C'est clair, les autorités semblent avoir abandonné l’idée de la réalisation de notre troisième pont. Qui, même s’il était construit aujourd’hui ne suffirait plus à contenir la circulation abidjanaise avec ses feux éternellement en panne. Il nous faudrait alors un quatrième pont.
Récemment, j’ai ouïe dire qu’il y avait un autre projet de construction… d’un quatrième pont …à Jacqueville (60 km, sud ouest). Mais rien sur notre troisième pont.
Entre temps, ce sont des centaines (voire des milliers) de véhicules qui entrent (légalement ou de façon illicite) sur le territoire ivoirien chaque mois. Engorgeant davantage nos rues si étroitement construites et si mal entretenues.

Ou est donc passé le projet de notre troisième pont ?
Certainement dans un très grand tiroir capable de le contenir et l’enfermer jusqu’aux prochaines élections d’où il ressortira pour occuper l’essentiel des programmes de gouvernement.
Mais le peuple n’est plus dupe. «Premier gaou n’est plus gaou !»
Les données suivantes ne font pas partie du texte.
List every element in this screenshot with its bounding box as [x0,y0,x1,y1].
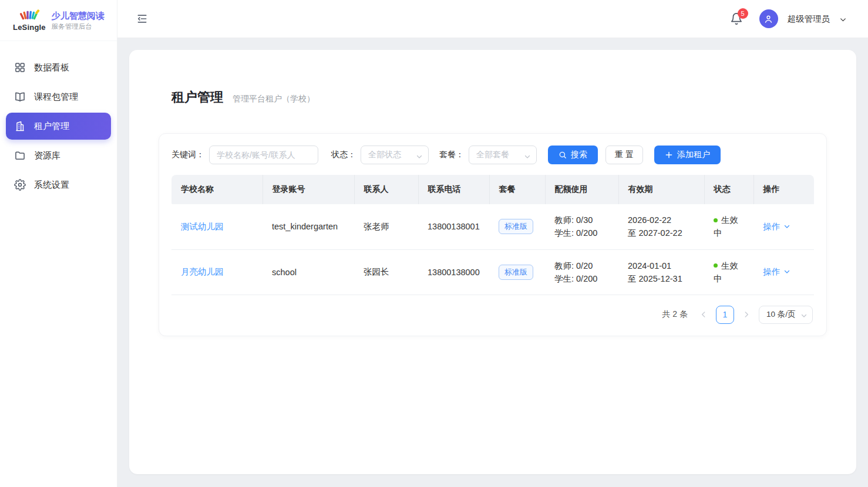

Ce qui m’intrigue (et m’irrite) le plus, ce n’est pas tant que cette promesse ne soit pas tenue – nous nous sommes habitués avec le temps –, mais c’est le mutisme des autorités sur la question. Il y a eu les gouvernements de Seydou Diarra, Albert Tévodjéré, Charles Konan Banny et…de Guillaume Soro.
Hélàs, notre troisième pont n’a jamais été à l’ordre du jour. Hélas, c’était une belle farce. Et elle a bien marché !

Commentaires

perso je trouve les voies abidjanaises trop larges, d'où les difficultés d'entretien qui s'en suivent
c'est clair que pour slalomer c'est l'idéal mais a t'on vraiment besoin de ces larges voies dans les nouveaux quartiers résidentiels?